* WHAT IS NEEDED: Set down the data again word for word. Skip any pictures.

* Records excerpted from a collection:
--
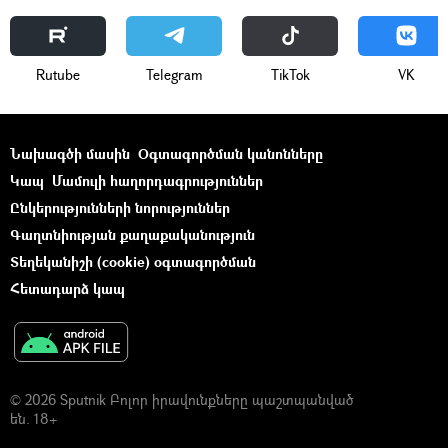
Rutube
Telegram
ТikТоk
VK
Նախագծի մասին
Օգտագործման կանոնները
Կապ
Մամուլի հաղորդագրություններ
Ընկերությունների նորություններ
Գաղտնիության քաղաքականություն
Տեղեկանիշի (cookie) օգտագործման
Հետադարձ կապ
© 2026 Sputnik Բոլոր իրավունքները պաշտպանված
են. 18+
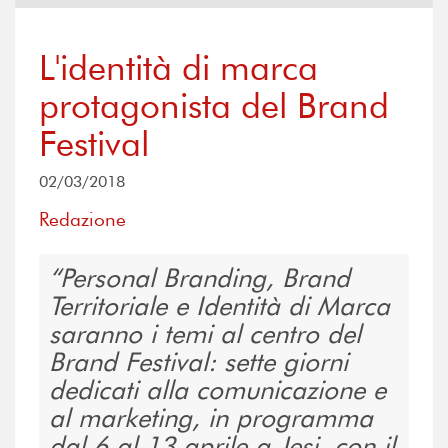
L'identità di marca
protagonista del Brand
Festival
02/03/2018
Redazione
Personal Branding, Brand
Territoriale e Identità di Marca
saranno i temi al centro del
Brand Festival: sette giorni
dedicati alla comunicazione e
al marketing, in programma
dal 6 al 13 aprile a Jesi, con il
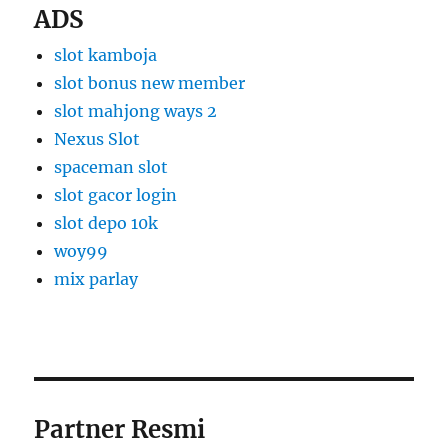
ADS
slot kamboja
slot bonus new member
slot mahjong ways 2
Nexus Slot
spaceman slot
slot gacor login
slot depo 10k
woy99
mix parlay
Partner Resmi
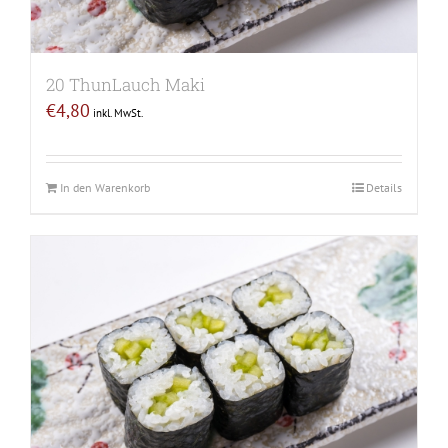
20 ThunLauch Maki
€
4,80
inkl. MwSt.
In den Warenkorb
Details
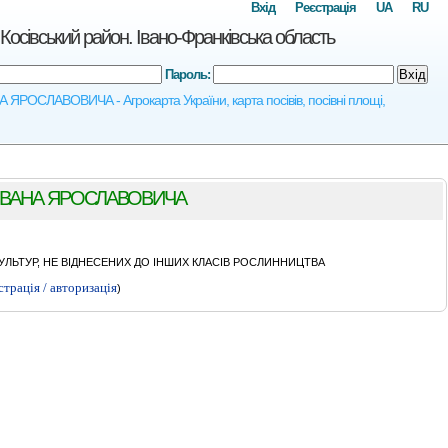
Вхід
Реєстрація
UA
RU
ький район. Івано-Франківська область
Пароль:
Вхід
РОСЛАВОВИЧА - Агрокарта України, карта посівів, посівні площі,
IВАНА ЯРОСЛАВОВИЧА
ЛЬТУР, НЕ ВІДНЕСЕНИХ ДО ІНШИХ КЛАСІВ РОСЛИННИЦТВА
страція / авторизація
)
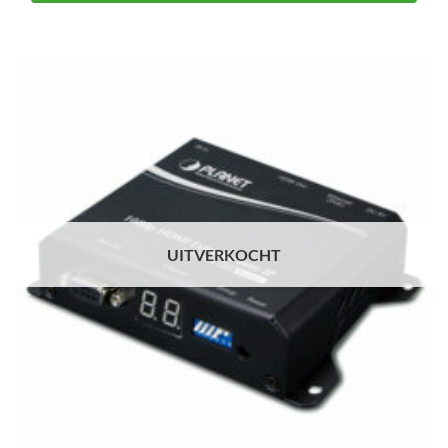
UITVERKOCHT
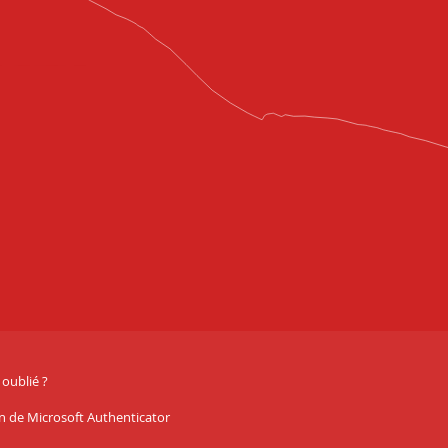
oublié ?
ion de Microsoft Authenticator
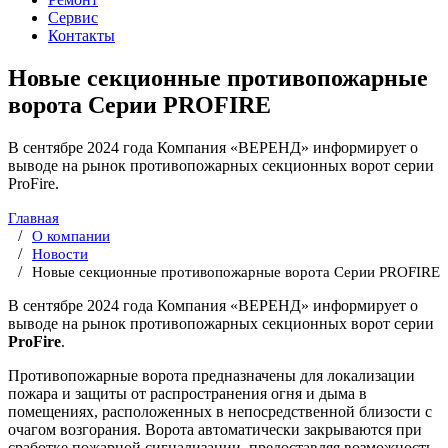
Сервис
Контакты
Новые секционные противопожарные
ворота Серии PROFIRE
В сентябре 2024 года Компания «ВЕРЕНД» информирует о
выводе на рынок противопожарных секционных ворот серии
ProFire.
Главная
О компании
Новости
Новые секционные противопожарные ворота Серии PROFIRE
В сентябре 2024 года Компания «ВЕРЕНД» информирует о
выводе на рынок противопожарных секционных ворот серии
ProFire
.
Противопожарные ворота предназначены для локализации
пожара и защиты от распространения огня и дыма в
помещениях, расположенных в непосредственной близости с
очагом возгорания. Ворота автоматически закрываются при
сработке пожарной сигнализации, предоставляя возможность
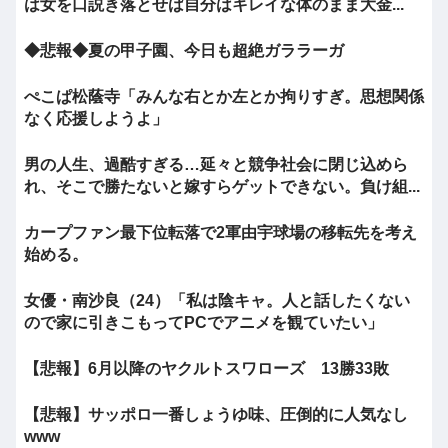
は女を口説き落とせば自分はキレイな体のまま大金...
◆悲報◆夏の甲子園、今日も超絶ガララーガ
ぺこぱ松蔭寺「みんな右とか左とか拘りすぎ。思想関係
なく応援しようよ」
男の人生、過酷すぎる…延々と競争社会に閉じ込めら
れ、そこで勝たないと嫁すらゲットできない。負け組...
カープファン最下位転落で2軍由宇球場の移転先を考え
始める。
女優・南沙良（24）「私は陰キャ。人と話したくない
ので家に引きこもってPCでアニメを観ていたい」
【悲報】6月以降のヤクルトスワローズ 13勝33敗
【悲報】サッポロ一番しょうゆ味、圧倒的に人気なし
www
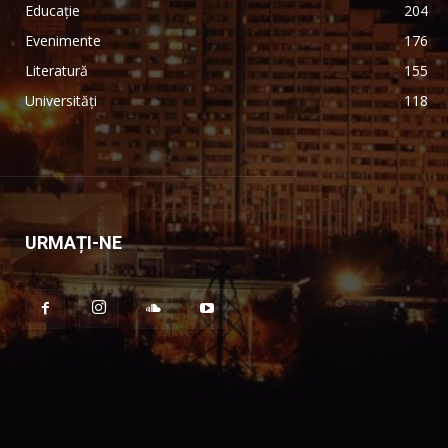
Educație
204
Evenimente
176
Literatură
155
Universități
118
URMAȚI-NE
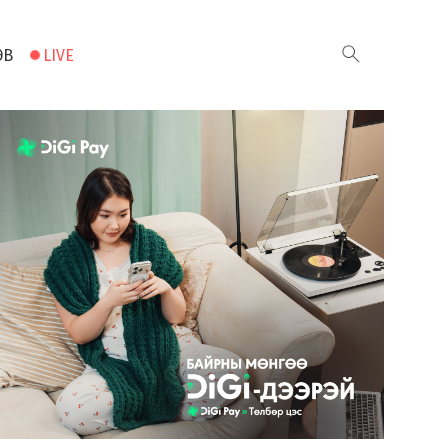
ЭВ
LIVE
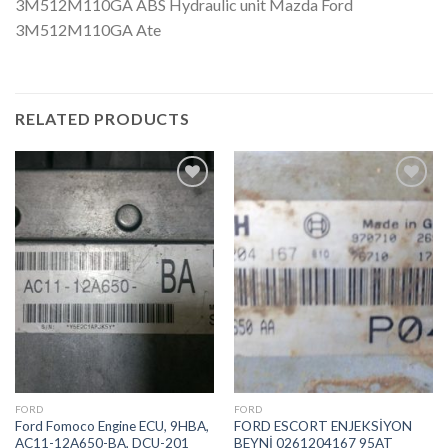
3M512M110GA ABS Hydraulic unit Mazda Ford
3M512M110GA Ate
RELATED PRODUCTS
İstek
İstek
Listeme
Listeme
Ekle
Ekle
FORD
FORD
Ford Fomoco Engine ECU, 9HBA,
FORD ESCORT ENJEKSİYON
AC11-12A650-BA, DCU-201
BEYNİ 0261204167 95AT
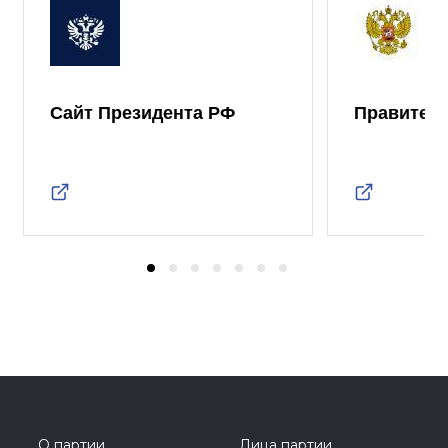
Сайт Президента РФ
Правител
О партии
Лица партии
--
* SOLUTION TO THIS TASK:
Rutube
Telegram
ТikТоk
VK
Նախագծի մասին
Օգտագործման կանոնները
Կապ
Մամուլի հաղորդագրություններ
Ընկերությունների նորություններ
Գաղտնիության քաղաքականություն
Տեղեկանիշի (cookie) օգտագործման
Հետադարձ կապ
© 2026 Sputnik Բոլոր իրավունքները պաշտպանված
են. 18+
L'identità di marca
protagonista del Brand
Festival
02/03/2018
Redazione
Personal Branding, Brand
Territoriale e Identità di Marca
saranno i temi al centro del
Brand Festival: sette giorni
dedicati alla comunicazione e
al marketing, in programma
dal 6 al 13 aprile a Jesi, con il
ADS
slot kamboja
slot bonus new member
slot mahjong ways 2
Nexus Slot
spaceman slot
slot gacor login
slot depo 10k
woy99
mix parlay
Partner Resmi
20 ThunLauch Maki
€
4,80
inkl. MwSt.
In den Warenkorb
Details
Вхід
Реєстрація
UA
RU
ький район. Івано-Франківська область
Пароль:
Вхід
РОСЛАВОВИЧА - Агрокарта України, карта посівів, посівні площі,
IВАНА ЯРОСЛАВОВИЧА
ЛЬТУР, НЕ ВІДНЕСЕНИХ ДО ІНШИХ КЛАСІВ РОСЛИННИЦТВА
страція / авторизація
)
UITVERKOCHT
oublié ?
ion de Microsoft Authenticator
Сервис
Контакты
Новые секционные противопожарные
ворота Серии PROFIRE
В сентябре 2024 года Компания «ВЕРЕНД» информирует о
выводе на рынок противопожарных секционных ворот серии
ProFire.
Главная
О компании
Новости
Новые секционные противопожарные ворота Серии PROFIRE
В сентябре 2024 года Компания «ВЕРЕНД» информирует о
выводе на рынок противопожарных секционных ворот серии
ProFire
.
Противопожарные ворота предназначены для локализации
пожара и защиты от распространения огня и дыма в
помещениях, расположенных в непосредственной близости с
очагом возгорания. Ворота автоматически закрываются при
сработке пожарной сигнализации, предоставляя возможность
は女を口説き落とせば自分はキレイな体のまま大金...
◆悲報◆夏の甲子園、今日も超絶ガララーガ
ぺこぱ松蔭寺「みんな右とか左とか拘りすぎ。思想関係
なく応援しようよ」
男の人生、過酷すぎる…延々と競争社会に閉じ込めら
れ、そこで勝たないと嫁すらゲットできない。負け組...
カープファン最下位転落で2軍由宇球場の移転先を考え
始める。
女優・南沙良（24）「私は陰キャ。人と話したくない
ので家に引きこもってPCでアニメを観ていたい」
【悲報】6月以降のヤクルトスワローズ 13勝33敗
【悲報】サッポロ一番しょうゆ味、圧倒的に人気なし
www
Educație
204
Evenimente
176
Literatură
155
Universități
118
URMAȚI-NE
ЭВ
LIVE
3M512M110GA ABS Hydraulic unit Mazda Ford
3M512M110GA Ate
RELATED PRODUCTS
İstek
İstek
Listeme
Listeme
Ekle
Ekle
FORD
FORD
Ford Fomoco Engine ECU, 9HBA,
FORD ESCORT ENJEKSİYON
AC11-12A650-BA, DCU-201
BEYNİ 0261204167 95AT
Сайт Президента РФ
Правител
О партии
Лица партии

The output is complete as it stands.